A while ago, can’t recall where or when, I read that a fully-ionized atom of element 137 should be the strongest acid, as it would be able to pull electrons out of the vacuum due to the fact the fine-structure constant is approximately 1/137. Does this have even the odor of reality about it?
Also, is there a way to predict how long an atom of an element we haven’t made would last? If there is, what’s the predicted half-life of element 137?
Your first question has the odor of reality about it, in that it is possible for a sufficiently-strong electric field to polarize the vacuum. But without doing any actual calculations, I don’t think the argument actually holds water. If that were all there were to it, then element 137 could just as easily pull muons or tauons out of the vacuum, since those have the same charge as electrons. An actual calculation would have to involve the electron’s mass, too, not just its charge.
And it is possible to predict half-lives of heavy elements, but the calculation involves the strong nuclear force, which we don’t understand all that well, so the calculations are both difficult and not very precise. I don’t know enough myself to be able to even make a stab at the answer to that one, beyond saying that it would be extremely short.
Well, that response was prompt, very interesting, and honestly a little mind-bending, what with the idea of polarizing the vacuum. Would it be possible for us to test this by generating a magnetic field equivalent to what a fully-ionized atom of element 137 would create?

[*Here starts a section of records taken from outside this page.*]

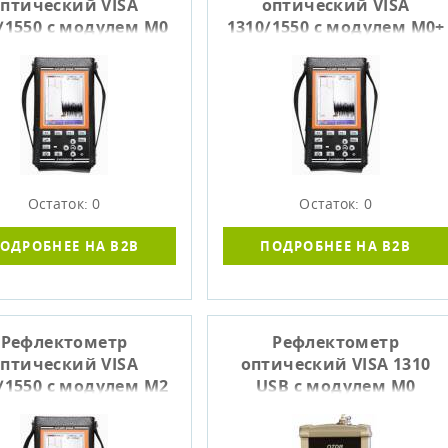
птический VISA
оптический VISA
/1550 с модулем М0
1310/1550 с модулем М0+
(39/37 дБ)
Остаток: 0
Остаток: 0
ОДРОБНЕЕ НА B2B
ПОДРОБНЕЕ НА B2B
Рефлектометр
Рефлектометр
птический VISA
оптический VISA 1310
/1550 с модулем М2
USB с модулем M0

From here, for Copper (element 29) the 29th ionization potential (last electron removed) is p = 11567.617 Ev.
The mass of an electron Me is 510998.9 Ev.
Setting Me = p * (Z-1)^2/(29-1)^2 gives (Z-1)^2 = Me * 28^2 / p or Z = 1 + sqrt(Me/p)*28
This gives Z = 187.
I’m not sure how accurate that Moseley’s law is. I tried a fit over the first 10 elements, and it wasn’t flat out near 9 and 10 unless I changed the exponent to about 1.8. But then I decided to just grab the highest element I had the last ionization potential for, and call it close enough.

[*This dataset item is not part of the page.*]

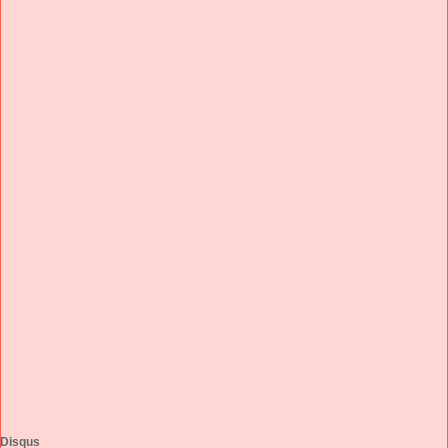
Disqus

A fully ionized anything will be a better electron acceptor than any acid. But, I wouldn’t call an ionized atom an acid on its own, as it’s cheating by not being neutral. (A proper acid would accept electrons and make itself negative, balancing the positive-ness of whatever it accepted that electron from.)
There is no relation between having 137 protons and the fine-structure constant.
Without seeing the particular thing you read, I might guess that they were calculating the influence of the vacuum on energy levels in highly ionized atoms. This is a bit less spectacular than having 137 protons sitting there spawning electron/positron pairs.